Another option might be to simply skip the tests when running in GitHub CI. They still would be very useful when running and developing locally.
It might also be worth adding a screenshot test for https://layercake.graphics/components or https://layercake.graphics as there all (?) charts on a single page. This would speed up the testing and one probably could still skim a diff quickly.
Thanks for the write-up and for wrestling with it. That makes sense to me. Let's keep it as a gut-check to make sure that the svelte-5 migration doesn't introduce glaring errors but, it seems to brittle to introduce as a CI step.
Should we wrap this up as a local test function and merge it?
Should we wrap this up as a local test function and merge it?
I started looking into it, they need to go into a separate directory I think.

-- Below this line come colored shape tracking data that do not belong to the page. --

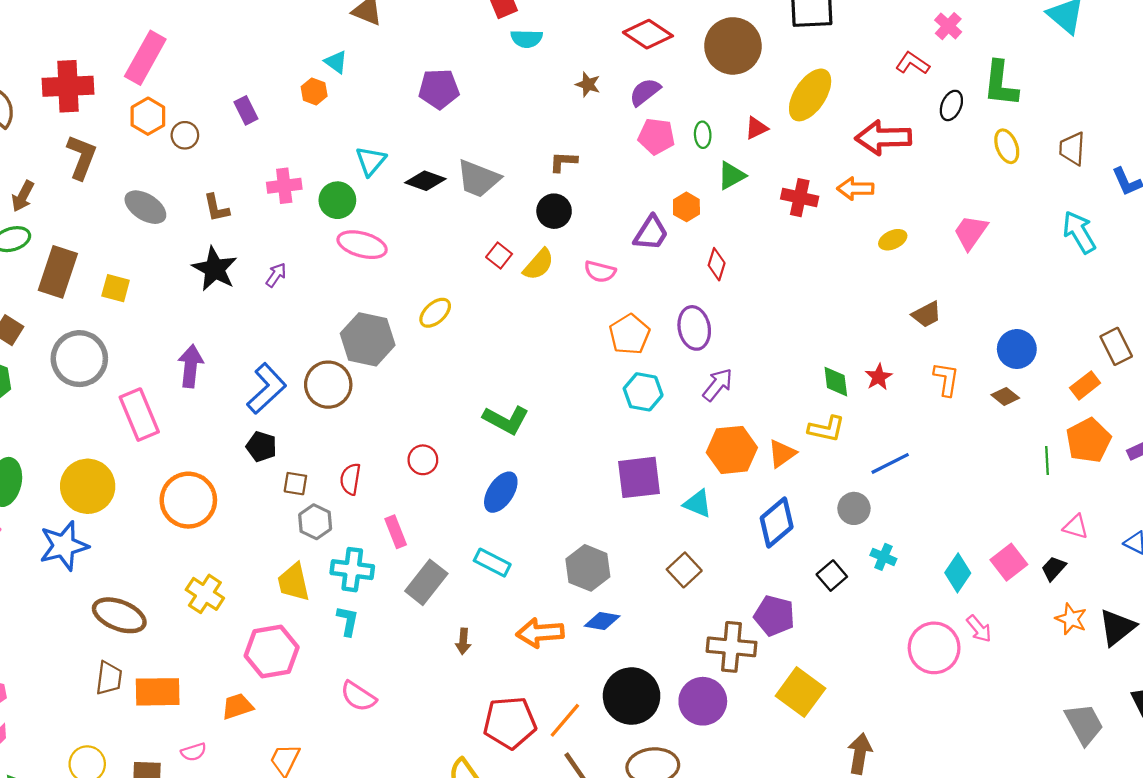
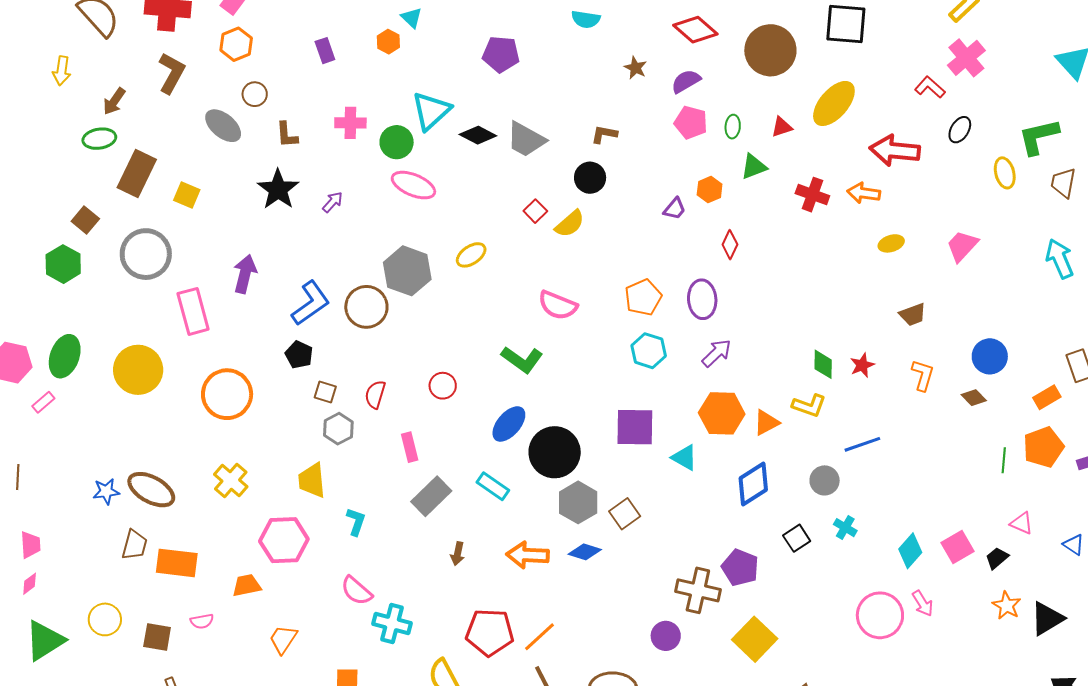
pink cross: (948, 26) -> (966, 58), size x1.5
green L-shape: (1001, 84) -> (1039, 137), moved, turned 63
brown circle: (185, 135) -> (255, 94), moved
cyan triangle: (371, 161) -> (431, 111), size x1.4
purple trapezoid: (651, 233) -> (675, 209), size x0.7
pink semicircle: (600, 272) -> (558, 305), moved, size x1.4
blue star: (64, 546) -> (106, 491), moved, size x0.6
cyan cross: (352, 570) -> (392, 624), moved
brown square: (684, 570) -> (625, 514), moved
black circle: (632, 696) -> (555, 452), moved
purple circle: (703, 701) -> (666, 636), size x0.7

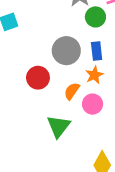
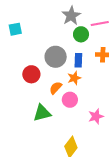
green triangle: (59, 126) -> (42, 113), turned 30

I came across jest-image-snapshot and its Playwright port and saw their usage of glur for blurring to facilitate image comparison. They also use a quite low pixelmatch threshold.
This made me think about CSS options for blurring with Playwright and that was actually quite straightforward. With some blur applied all breaking pages from #281 get correctly detected with this PR. The minor anti-aliasing pixel shifts in axis tick labels or grid lines are blurred away.
So I think this might actually work in CI as well. Give it a spin on your machine, it might require further tweaking of the blur or threshold values.
I've experimented with generating the chart screenshots in CI (if they are missing). This should minimize differences and would enable a workflow where one would delete the current screenshots if there are desired changes and they would automatically be generated.
I'm not sure if this works from a pull request (even with allowed edits), so I'd probably not directly include this in this PR, but this could be useful for tweaking the thresholds I think .
See https://github.com/rgieseke/layercake/pull/1
I've cherry-picked the CI-generated screenshots into this PR. When I locally run the tests they pass, but fail with a lower threshold of 0.05, so the values are probably ok.
Sorry for my slowness on this one. I checked it out and it looks good! I had to add this network idle check to get the download test to pass.
The first time I run it, they fail saying there no tests bc there is nothing committed for darwin. Probably best for me to commit darwin playwright screenshots. Otherwise I think this is good to merge!
@rgieseke let me know if there's anything else you want to add to this one. Otherwise, we'll merge!
I think once this is merged, I can finish the rest of the migration this week. I'd love to finish it before I'm set to give a tutorial on Friday.
Just went through it. Looks good to me! We can tweak if need be.
Just went through it. Looks good to me! We can tweak if need be.
Awesome, and "tweak if need be" would have been my reply!